Now... I'm not saying which ones are right and which ones are wrong. That's up to you... Each person needs to weigh the cons and pros.

If you were selling me a painting, I'd look at the details, actually. Who cares about the whole picture, if part of it is damaged? I'd never buy the painting.

Isn't that a paradox? Closing as much attack vectors as possible, by introducing a lot more?

Also, don't forget that many security software will be messing with the kernel, unlike some other software.

If I had to pick: Windows built-in security + restrict the web browser/other dangerous applications (maybe by using something like Sandboxie/DefenseWall/similar) + system image.

But, that's me... I like the little details.

 

I think the "What's your security setup?" topic is often users just testing out software and giving input on the latest versions etc in a more informal way - it also lets other users see possible configurations and give/ get input.

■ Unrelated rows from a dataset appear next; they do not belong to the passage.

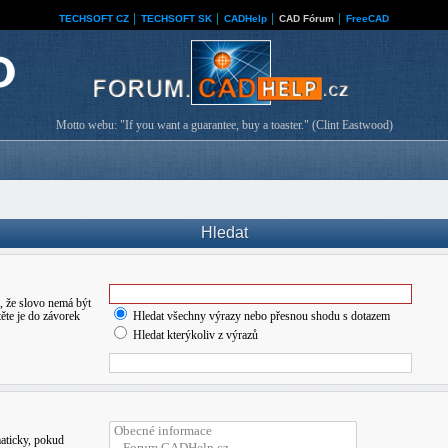
TECHSOFT CZ
│
TECHSOFT SK
│
CADHelp
│
CAD Fórum
│
FreeCAD
Motto webu: "If you want a guarantee, buy a toaster." (Clint Eastwood)
Hledat
 že slovo nemá být
ěte je do závorek
Hledat všechny výrazy nebo přesnou shodu s dotazem
Hledat kterýkoliv z výrazů
maticky, pokud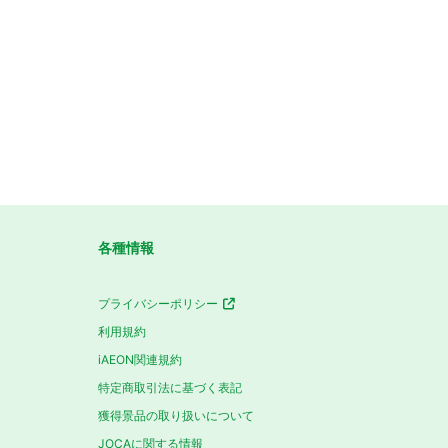
各種情報
プライバシーポリシー
利用規約
iAEON関連規約
特定商取引法に基づく表記
獲得景品の取り扱いについて
JOCAに関する情報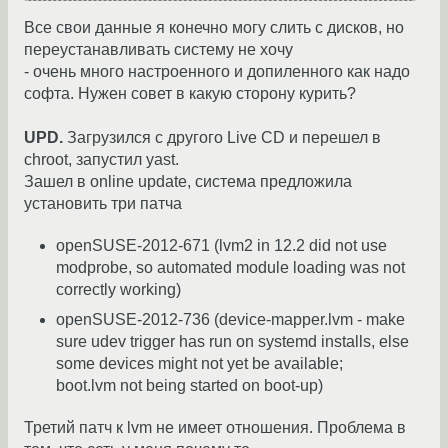
Все свои данные я конечно могу слить с дисков, но
переустанавливать систему не хочу
- очень много настроенного и допиленного как надо
софта. Нужен совет в какую сторону курить?
UPD.
Загрузился с другого Live CD и перешел в
chroot, запустил yast.
Зашел в online update, система предложила
установить три патча
openSUSE-2012-671 (lvm2 in 12.2 did not use
modprobe, so automated module loading was not
correctly working)
openSUSE-2012-736 (device-mapper.lvm - make
sure udev trigger has run on systemd installs, else
some devices might not yet be available;
boot.lvm not being started on boot-up)
Третий патч к lvm не имеет отношения. Проблема в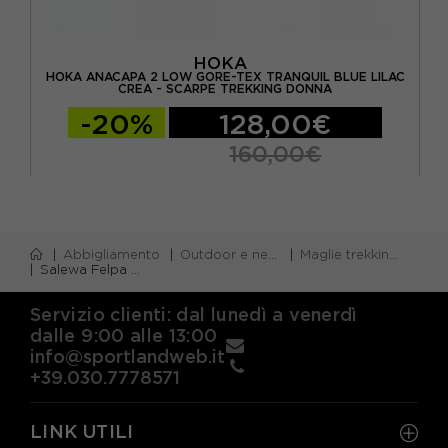
HOKA
UE
HOKA ANACAPA 2 LOW GORE-TEX TRANQUIL BLUE LILAC
HO
CREA - SCARPE TREKKING DONNA
-20%
128,00€
160,00€
Abbigliamento
Outdoor e neve
Maglie trekking e alpinismo m/lunga
Salewa Felpa In Pile Puez Rocca Polarlite Hd Navy Blazer Donna
Servizio clienti: dal lunedì a venerdì
dalle 9:00 alle 13:00
info@sportlandweb.it
+39.030.7778571
LINK UTILI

You can try to cover as many holes as you like, every time you add code you add vulnerabilities. m00n said it, you're weighing the risks every time (or you should be.)

When you start protecting a server (the things that actually get attacked, where security is really important) the most important thing is closing ports, turning off services, and essentially decreasing your attack surface as much as possible. They don't say "****, we have an open port, install a 3rd party firewall" because that's just one (large) piece of code that the attacker can exploit.